Dr. Witschey is personally responsible for two Guinness world records at the Science Museum. The “Grand Kugel” in the Mary Morton Parsons Earth-Moon Sculpture, outside the front of museum, is the world’s largest floating granite ball. Unveiled in January 2003, the ball, which represents the earth, weighs 29 tons, is 8 feet 8 inches in diameter, and is a popular Richmond landmark.
In 1981, after proposing the idea to the museum’s director, he built the world’s largest analemmic sundial, which covered one-third of an acre in the parking lot.
This type of sundial uses thin, slightly asymmetrical figure-eight loops, instead of straight lines, for hour marks, to correct for differences between sun time and clock time. “The dial had a figure-eight analemma painted on the pavement for each hour of the day, and the shadow of the brass ball atop a 25-foot flagpole fell onto the diagram and told the clock time accurately – to within 30 seconds, and in early morning and late afternoon to within five seconds – which most sundials are not equipped to do,” he said.
“It was paved over in the 1990s after four million people had walked over it.”
From 1970-84 he was president and CEO of The Computer Company, which grew to $32 million in annual sales and 1,200 employees.

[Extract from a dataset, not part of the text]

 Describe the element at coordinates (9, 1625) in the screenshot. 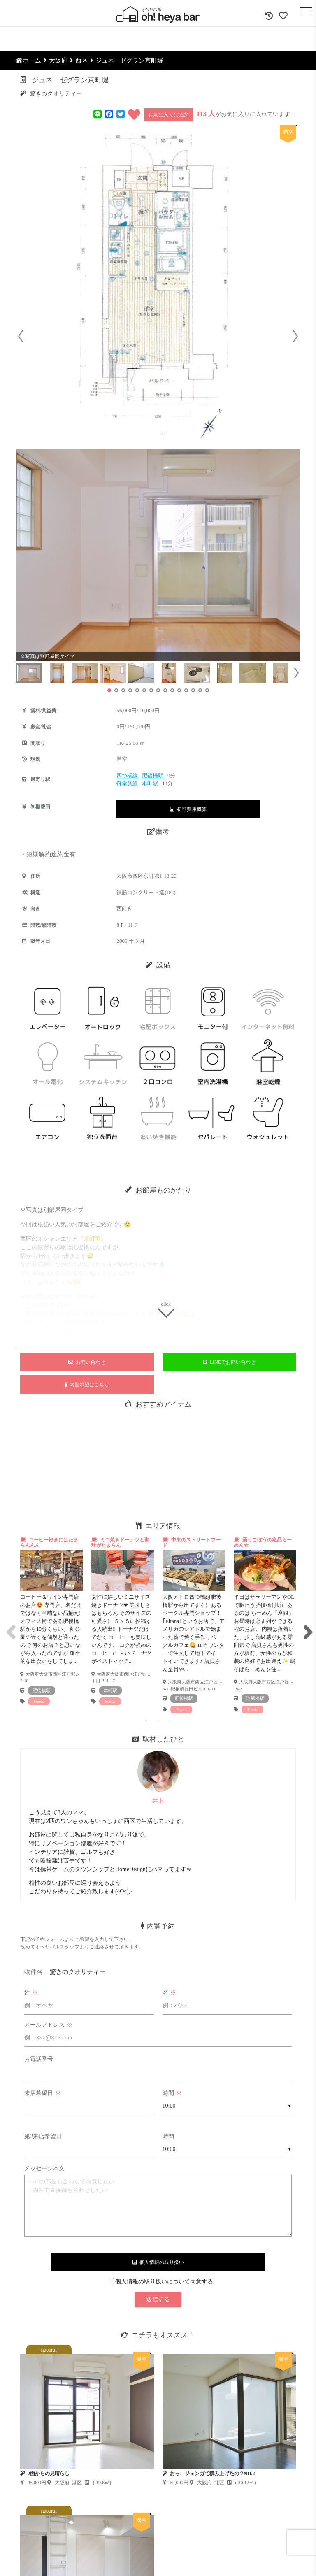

The Richmond-based company, which he co-founded in 1969, provided Medicaid-related services to more than a dozen states, as well as international network services before the creation of the Internet. As part of that business, he opened Richmond’s first retail personal computer store. The business was sold to Blue Cross-Blue Shield of Virginia in 1983.
Dr. Witschey has been a consultant to federal and state agencies, businesses, and not-for-profits for management, computer systems design and management, computer networks, and client management systems. He is the author of published articles in fields as diverse as computer mapping of Colonial Virginia, land patents, and linguistic analysis of Spanish Colonial documents in Mexico.
A Charleston, W.Va., native who has lived primarily in Richmond since 1965, he has a B.A. in physics from Princeton University, an M.B.A. in operations research from the University of Virginia, and an M.A. and a Ph.D., both in anthropology, from Tulane. He and his wife, Joan, a Danville native, have five children and 10 grandchildren.